Nuzzling the shoreline with the curiosity and daring that made its ancestors easy prey for whalers, a young right whale is swimming slowly northward along the East Coast toward Martha’s Vineyard. The 20-ton mammal is keeping odd company with a giant sea turtle, and together the silent mammoths have been snooping lazily around Long Island for about two weeks.
The right whale (Eubalaena glacialis) is an endangered species protected by law. Its carapaced crony is probably a leatherback turtle like the 800-pounder slain in Chilmark last year, also a protected species. Harassing or even closely approaching the whale - under Coast Guard observation since Aug. 18 - is a crime.
Experts at the Woods Hole Oceanographic Institution think the whale is a straggler from a herd that passes Cape Cod every spring on its way from Florida to Nova Scotia. Dr. Roger Payne of the New York Zoological Society said it is not unusual for juvenile whales to be swimming alone (the whale’s age is estimated by its length - this one reaches 35 feet, while adults attain a length of 65 feet).
Dr. Payne blames the solitude on a social structure within whale colonies, something like a maturity rite for adolescents, but William Watkins at Woods Hole thinks such behavioral analyses are a bit far-fetched.
“It’s probably just a young fellow who discovered a run of good food and stuck around to investigate,” he said. Mr. Watkins has been watching the Cape colony of rights since 1959, and flew over the 100 or so in May. His longtime partner in observation has been Stanley Poole of Menemsha. “It’s probably just having a good time,” said the oceanographer.
Dr. James Mead of the Smithsonian Institution has seen the whale from the air. He receives regular reports from the Coast Guard which he said has been very helpful in keeping tabs on the mammal.
“When we saw it from the airplane, we noticed scars across its back, near the tail,” Dr. Mead said. “The whale had probably been fouled by a propeller at one time, but the cuts seemed to be healing or healed. Reports from people who have approached it closely state that the animal is apparently not bothered by the injury.”
Right whales are notorious for venturing close to shore, Dr. Mead said, and this one seems to be no exception. In the 1600s eubalaena were killed in great quantities, a slaughter that continued until the latter 19th century. The whales could be easily lanced from open boats not far from shore, a process that made rights the favorite prey of coastal settlers whose towns had no maintained whaling industry. The last known kill of a right whale was in 1913, off Long Island.
Now the species is protected by the national endangered species act and the marine mammal protection act. But the population of right whales is still dangerously low, said Dr. Mead. Unlike the gray whale, which has made a spectacular comeback in California after approaching extinction due to whaling, the right whale seems to have problems with its population dynamics.
Mr. Watkins said he is hopeful that the species is keeping a steady productivity, however. The Florida herd has been passing the Cape since 1955, and has grown, he said. It may be soon that the population of right whales will be high enough for individuals to start breaking off and staying in certain areas, such as around Long Island, Cape Cod, or Martha’s Vineyard. This is hope, not prediction, he admits.

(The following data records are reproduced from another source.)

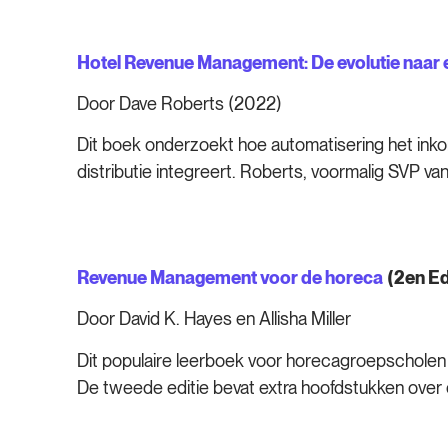
Hotel Revenue Management: De evolutie naar 
Door Dave Roberts (2022)
Dit boek onderzoekt hoe automatisering het inkom
distributie integreert. Roberts, voormalig SVP va
Revenue Management voor de horeca
(2
en
Ed
Door David K. Hayes en Allisha Miller
Dit populaire leerboek voor horecagroepscholen i
De tweede editie bevat extra hoofdstukken over 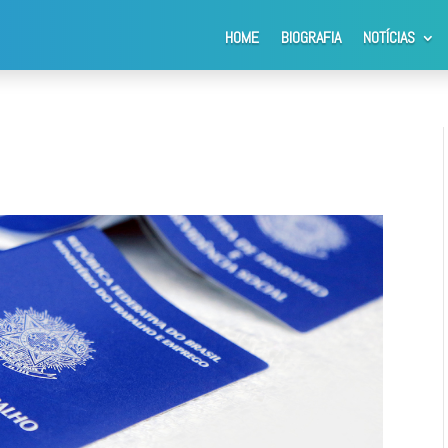
HOME
BIOGRAFIA
NOTÍCIAS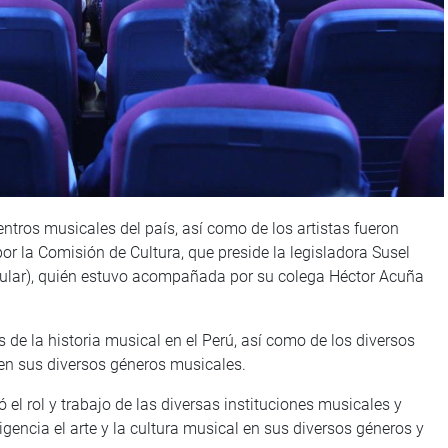
entros musicales del país, así como de los artistas fueron
or la Comisión de Cultura, que preside la legisladora Susel
lar), quién estuvo acompañada por su colega Héctor Acuña
s de la historia musical en el Perú, así como de los diversos
 en sus diversos géneros musicales.
 el rol y trabajo de las diversas instituciones musicales y
igencia el arte y la cultura musical en sus diversos géneros y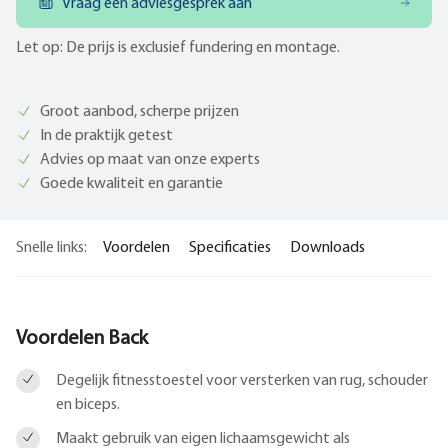
Vraag een adviesgesprek aan
Let op: De prijs is exclusief fundering en montage.
Groot aanbod, scherpe prijzen
In de praktijk getest
Advies op maat van onze experts
Goede kwaliteit en garantie
Snelle links:
Voordelen
Specificaties
Downloads
Voordelen Back
Degelijk fitnesstoestel voor versterken van rug, schouder
en biceps.
Maakt gebruik van eigen lichaamsgewicht als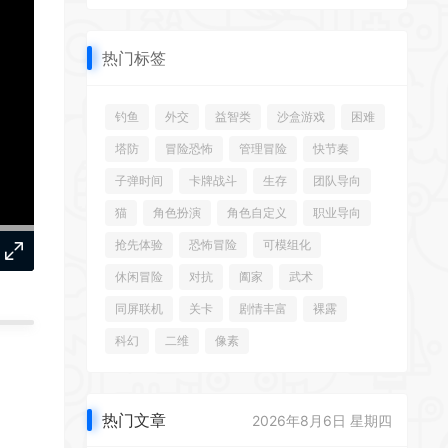
热门标签
钓鱼
外交
益智类
沙盒游戏
困难
塔防
冒险恐怖
管理冒险
快节奏
子弹时间
卡牌战斗
生存
团队导向
猫
角色扮演
角色自定义
职业导向
抢先体验
恐怖冒险
可模组化
休闲冒险
对抗
阖家
武术
同屏联机
关卡
剧情丰富
裸露
科幻
二维
像素
热门文章
2026年8月6日 星期四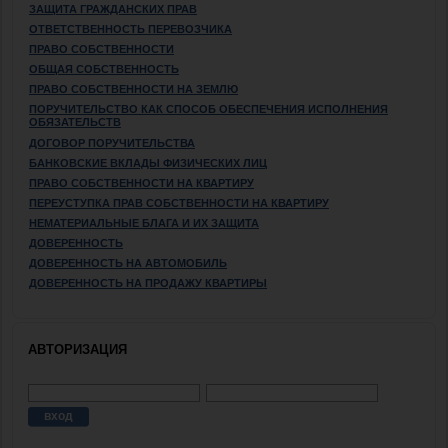
ЗАЩИТА ГРАЖДАНСКИХ ПРАВ
ОТВЕТСТВЕННОСТЬ ПЕРЕВОЗЧИКА
ПРАВО СОБСТВЕННОСТИ
ОБЩАЯ СОБСТВЕННОСТЬ
ПРАВО СОБСТВЕННОСТИ НА ЗЕМЛЮ
ПОРУЧИТЕЛЬСТВО КАК СПОСОБ ОБЕСПЕЧЕНИЯ ИСПОЛНЕНИЯ
ОБЯЗАТЕЛЬСТВ
ДОГОВОР ПОРУЧИТЕЛЬСТВА
БАНКОВСКИЕ ВКЛАДЫ ФИЗИЧЕСКИХ ЛИЦ
ПРАВО СОБСТВЕННОСТИ НА КВАРТИРУ
ПЕРЕУСТУПКА ПРАВ СОБСТВЕННОСТИ НА КВАРТИРУ
НЕМАТЕРИАЛЬНЫЕ БЛАГА И ИХ ЗАЩИТА
ДОВЕРЕННОСТЬ
ДОВЕРЕННОСТЬ НА АВТОМОБИЛЬ
ДОВЕРЕННОСТЬ НА ПРОДАЖУ КВАРТИРЫ
АВТОРИЗАЦИЯ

The whales’ approach to the Island has been signaled from time to time. Mr. Poole spotted eight of them off Menemsha in 1956. Last year this reporter found the lower jawbone of a young right whale on South Beach.
The Coast Guard will continue to follow the progress of the Long Island whale and, as long as the strange friendship lasts, the more common turtle. The only dangers facing the young mammal on its voyage north are men and their boats - until it approaches Noman’s Land, the practice bombing target three miles off Vineyard shores, on which the U. S. Navy dumps dummy bombs.

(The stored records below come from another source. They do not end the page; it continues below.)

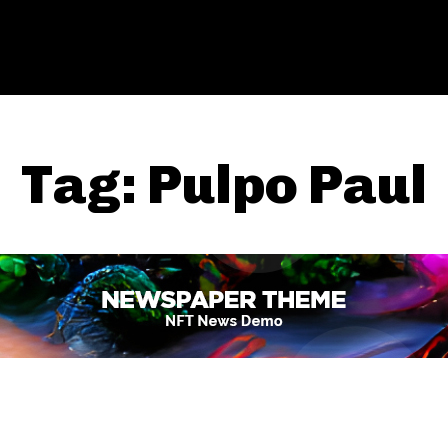
Tag:
Pulpo Paul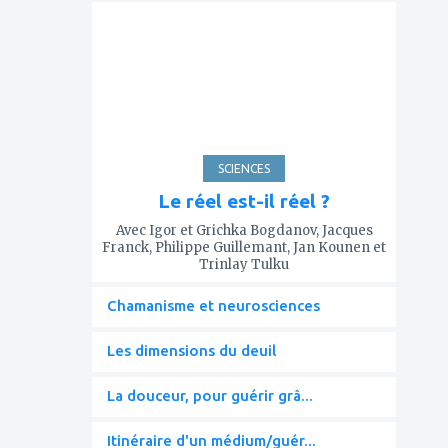
à
mes
favoris
SCIENCES
Le réel est-il réel ?
Avec Igor et Grichka Bogdanov, Jacques
Franck, Philippe Guillemant, Jan Kounen et
Trinlay Tulku
Chamanisme et neurosciences
Les dimensions du deuil
La douceur, pour guérir grâ...
Itinéraire d'un médium/guér...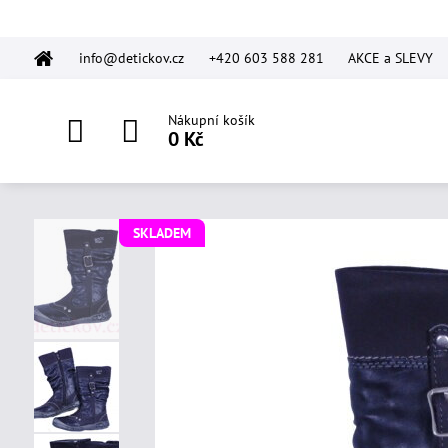
info@detickov.cz
+420 603 588 281
AKCE a SLEVY
Nákupní košík
0 Kč
SKLADEM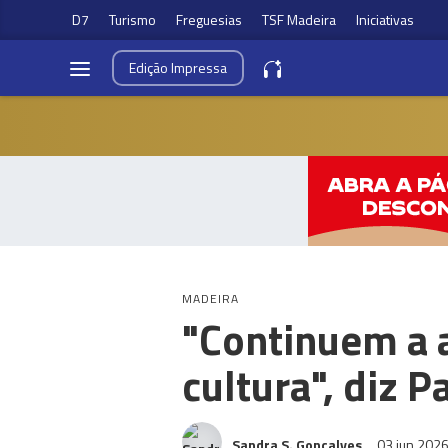
D7
Turismo
Freguesias
TSF Madeira
Iniciativas
Edição
Impressa
MADEIRA
"Continuem a 
cultura", diz 
Sandra S. Gonçalves
03 jun 202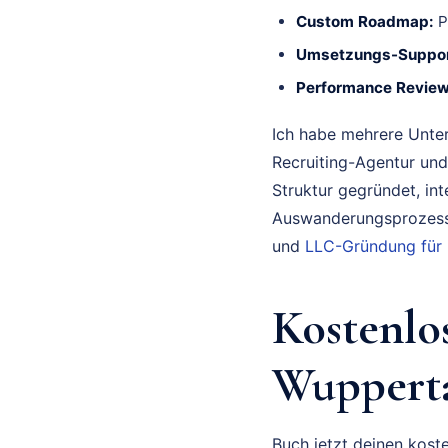
Custom Roadmap:
P
Umsetzungs-Suppor
Performance Review
Ich habe mehrere Unte
Recruiting-Agentur und
Struktur gegründet, in
Auswanderungsprozess 
und
LLC-Gründung für
Kostenlo
Wupperta
Buch jetzt deinen koste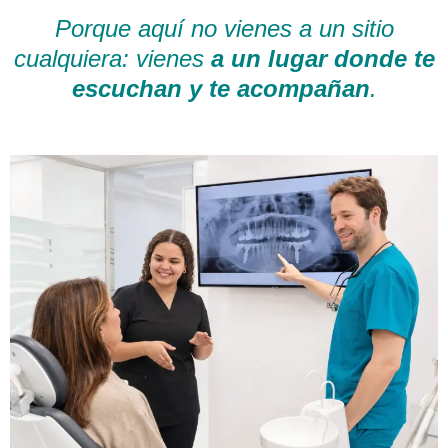
Porque aquí no vienes a un sitio
cualquiera: vienes
a un lugar donde te
escuchan y te acompañan
.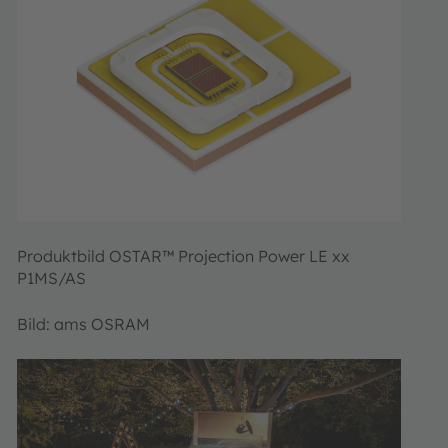
Produktbild OSTAR™ Projection Power LE xx
P1MS/AS
Bild: ams OSRAM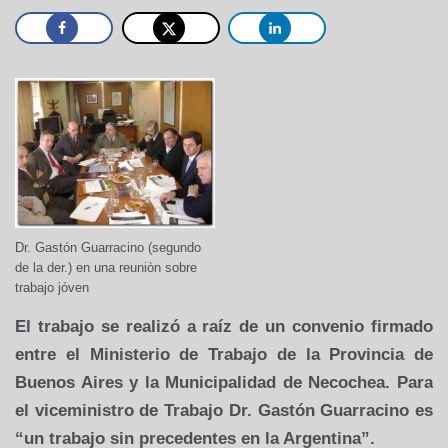
Dr. Gastón Guarracino (segundo
de la der.) en una reuniòn sobre
trabajo jóven
El trabajo se realizó a raíz de un convenio firmado
entre el Ministerio de Trabajo de la
Provincia de
Buenos Aires y la Municipalidad de Necochea. Para
el viceministro de Trabajo Dr. Gastón Guarracino es
“un trabajo sin precedentes en la Argentina”.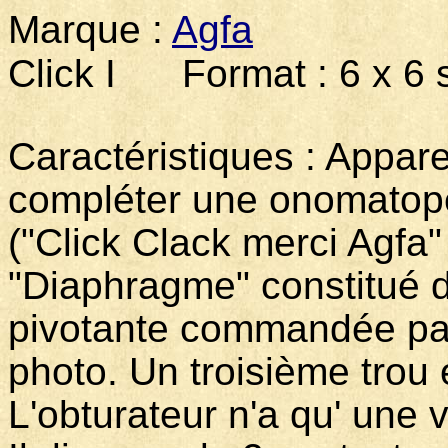
Marque :
Agfa
Mo
Click I Format : 6 x 6 s
Caractéristiques : Appare
compléter une onomatop
("Click Clack merci Agfa"
"Diaphragme" constitué d
pivotante commandée par l
photo. Un troisième trou e
L'obturateur n'a qu' une 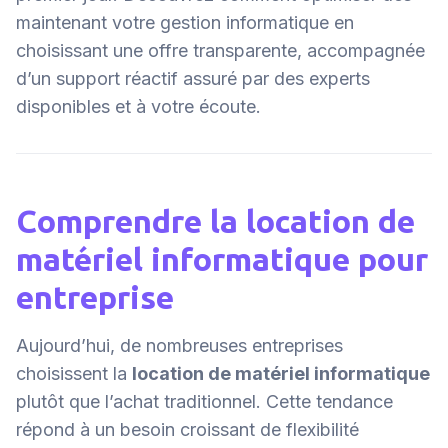
maintenant votre gestion informatique en
choisissant une offre transparente, accompagnée
d’un support réactif assuré par des experts
disponibles et à votre écoute.
Comprendre la location de
matériel informatique pour
entreprise
Aujourd’hui, de nombreuses entreprises
choisissent la
location de matériel informatique
plutôt que l’achat traditionnel. Cette tendance
répond à un besoin croissant de flexibilité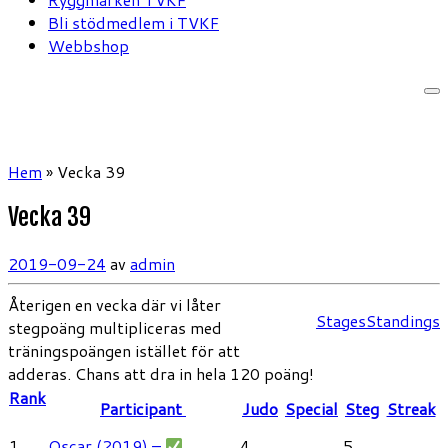
Bli stödmedlem i TVKF
Webbshop
Hem
»
Vecka 39
Vecka 39
2019-09-24
av
admin
Återigen en vecka där vi låter
Stages
Standings
stegpoäng multipliceras med
träningspoängen istället för att
adderas. Chans att dra in hela 120 poäng!
Rank
Participant
Judo
Special
Steg
Streak
1
Oscar (2019) –
4
5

If the whale’s timing is right it may even slip by this aerial hazard. Cmdr. Richard Woodall, operations officer at the South Weymouth naval air station whence the practice runs fly, said the schedule for Navy use of Noman’s Land is sparse this month, including only six days. He added that the practice bombing was confined to the actual land mass, and that none of the cast aluminum dummies were dropped in the water.
However, Commander Woodall said the Navy would not utilize the target if there were reports that the whale was “within one mile or so” of Noman’s. The pilots of Navy planes will be on the lookout for it, he said, and any fishermen or yachtsmen who report a sighting of the whale to the Navy will be heard.